Lecture 1: Introduction to financial risk management
Bank balance sheet
- Deposits are the main liabilities (tegoeden van klanten op hun
rekening)
- Loans are the main assets (uitgeleende bedragen aan klanten)
→ Maturity mismatch between assets and liabilities: Liabilities are
short term, loans are in principle long term.
Banks finance loans with short term debt.
- Increasing role of short-term debt
- Increasing focus on trading assets
- Low equity ratio (5%-8%)
o Non-financial firms this ratio is on average 70/80%
Bank balance sheet: credit risk -->
- Credit risk = the risk that borrowers (counterparties in loan and derivatives
transactions) will default (fail to pay)
o Red arrows is what then happens, to stay in balance equity decreases
- Credit risk can wipe out (parts of) loans and trading assets
- Banks account for possibility of nonperforming loans by setting aside reserves:
Provision for Loan Losses (contra-asset reducing the value of loan assets)

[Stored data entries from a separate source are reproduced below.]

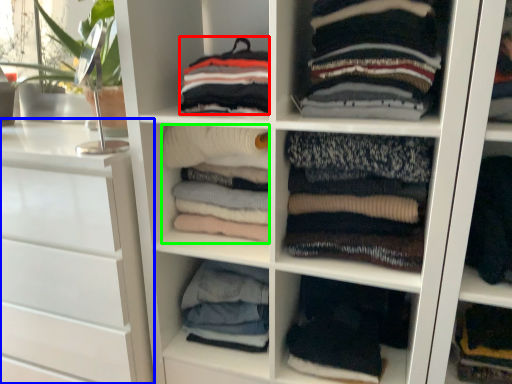 Question: Which is nearer to the clothing (highlighted by a red box)? chest of drawers (highlighted by a blue box) or clothing (highlighted by a green box).

Choices:
 (A) chest of drawers
 (B) clothing

Answer: (B) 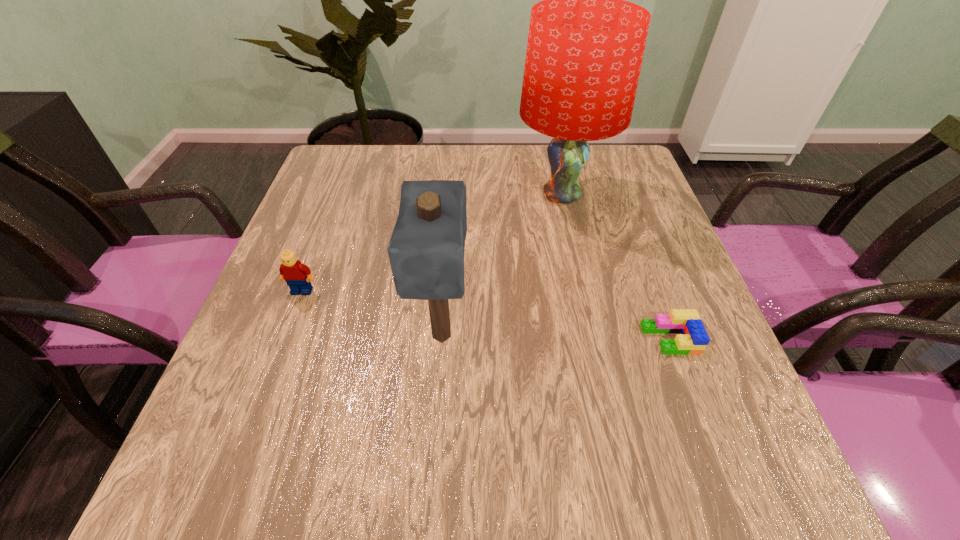 Locate an element on the screen. The image size is (960, 540). lampshade is located at coordinates (585, 48).

Identify the location of the farthest object. Image resolution: width=960 pixels, height=540 pixels. (585, 48).

Identify the location of the third object from right to left. (426, 251).

Locate an element on the screen. the third shortest object is located at coordinates (426, 251).

Identify the location of the farther Lego. The width and height of the screenshot is (960, 540). (292, 271).

This screenshot has height=540, width=960. Identify the location of the third nearest object. (292, 271).

You are a GUI agent. You are given a task and a screenshot of the screen. Output one action in this format:
    pyautogui.click(x=<x>, y=<y>)
    Task: Click on the nearer Lego
    The height and width of the screenshot is (540, 960).
    Given the screenshot: What is the action you would take?
    pyautogui.click(x=693, y=339)

The height and width of the screenshot is (540, 960). Find the location of `the right Lego`. the right Lego is located at coordinates pyautogui.click(x=693, y=339).

Locate an element on the screen. The height and width of the screenshot is (540, 960). vacant area situated 0.150m on the front-facing side of the tallest object is located at coordinates (578, 269).

The width and height of the screenshot is (960, 540). What are the coordinates of `blank space located on the left of the third shortest object` in the screenshot? It's located at (362, 335). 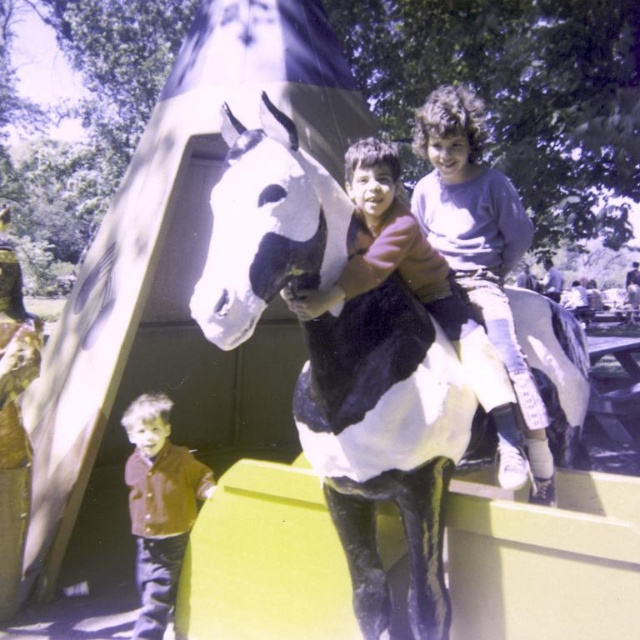 Question: Which point is farther from the camera taking this photo?

Choices:
 (A) (365, 141)
 (B) (504, 333)

Answer: (B)

Question: Can you confirm if purple cotton shirt at upper right is positioned to the left of brown velvet jacket at lower left?

Choices:
 (A) no
 (B) yes

Answer: (A)

Question: Which of these objects is positioned farthest from the purple cotton shirt at upper right?

Choices:
 (A) matte black horse at center
 (B) white matte horse at center
 (C) brown velvet jacket at lower left

Answer: (C)

Question: Is purple cotton shirt at upper right further to the viewer compared to matte black horse at center?

Choices:
 (A) no
 (B) yes

Answer: (B)

Question: Does white matte horse at center have a lesser width compared to matte black horse at center?

Choices:
 (A) yes
 (B) no

Answer: (B)

Question: Estimate the real-world distances between objects in this image. Which object is farther from the white matte horse at center?

Choices:
 (A) purple cotton shirt at upper right
 (B) brown velvet jacket at lower left

Answer: (B)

o If insufficient, losses lower equity
Bank balance sheet: market risk -->
- Market risk = possibility that instruments in the bank’s trading book (e.g. securities)
will decline in value
- Depends on the future movements in market variables:
o Inflation
o interest rate, if changed: value of assets linked to fixed interest change
o foreign exchange, (assets denominated in foreign currency)
o stock market performances
o aggregated credit risk
- ‘’Trading and other assets’’ will decrease and these losses will be in net income so then
equity decreases.
Bank balance sheet: liquidity risk -->
- Liquidity risk = the risk that a bank may be unable to meet short-term financial
demands (e.g., depositor withdrawals or maturing short-term debt)
o Due to a lack of readily available cash or marketable assets
- Can withdrawals of deposit or a roll-over freeze of short-term debt be absorbed by
assets?
o Roll-over freeze of short-term debt = when a bank or financial institution
is unable to refinance (or "roll over") its maturing short-term debt because
lenders or creditors refuse to provide new funding
o Question is related to the ability to convert assets into cash (liquidity)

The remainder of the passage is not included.